▶ THE TASK:
Once the images are set aside, return every entry exactly.

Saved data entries
* * * *

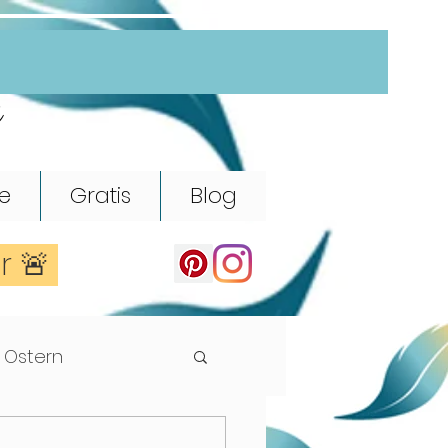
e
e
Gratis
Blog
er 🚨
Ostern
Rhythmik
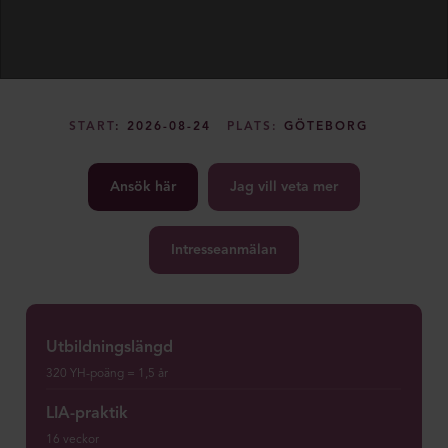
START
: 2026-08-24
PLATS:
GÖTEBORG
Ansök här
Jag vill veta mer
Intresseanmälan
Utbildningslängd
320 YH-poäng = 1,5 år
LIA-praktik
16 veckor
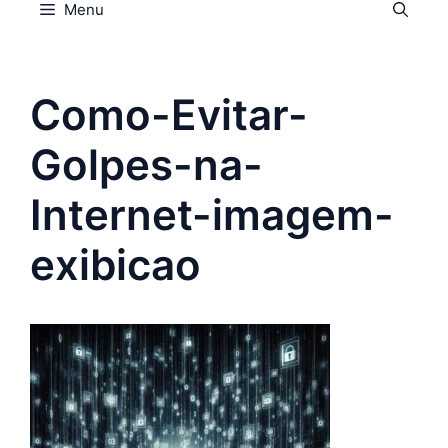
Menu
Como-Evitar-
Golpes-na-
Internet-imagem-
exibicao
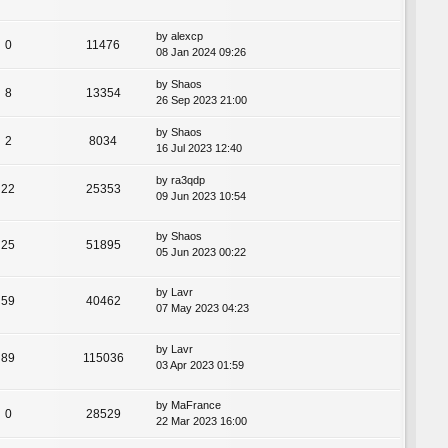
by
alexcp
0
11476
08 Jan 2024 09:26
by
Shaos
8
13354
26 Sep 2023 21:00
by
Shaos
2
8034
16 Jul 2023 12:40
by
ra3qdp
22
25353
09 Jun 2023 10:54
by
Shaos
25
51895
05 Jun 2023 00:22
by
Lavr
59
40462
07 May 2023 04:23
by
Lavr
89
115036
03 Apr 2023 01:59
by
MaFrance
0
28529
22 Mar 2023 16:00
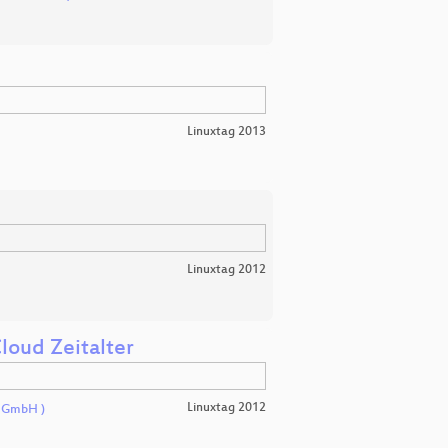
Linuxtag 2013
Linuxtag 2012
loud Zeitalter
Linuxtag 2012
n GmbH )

* * * *

▶ REPLY TO THE EXERCISE:
e
e
Gratis
Blog
er 🚨
Ostern
Rhythmik
START
: 2026-08-24
PLATS:
GÖTEBORG
Ansök här
Jag vill veta mer
Intresseanmälan
Utbildningslängd
320 YH-poäng = 1,5 år
LIA-praktik
16 veckor
Menu
Como-Evitar-
Golpes-na-
Internet-imagem-
exibicao
by
alexcp
0
11476
08 Jan 2024 09:26
by
Shaos
8
13354
26 Sep 2023 21:00
by
Shaos
2
8034
16 Jul 2023 12:40
by
ra3qdp
22
25353
09 Jun 2023 10:54
by
Shaos
25
51895
05 Jun 2023 00:22
by
Lavr
59
40462
07 May 2023 04:23
by
Lavr
89
115036
03 Apr 2023 01:59
by
MaFrance
0
28529
22 Mar 2023 16:00
Linuxtag 2013
Linuxtag 2012
loud Zeitalter
Linuxtag 2012
n GmbH )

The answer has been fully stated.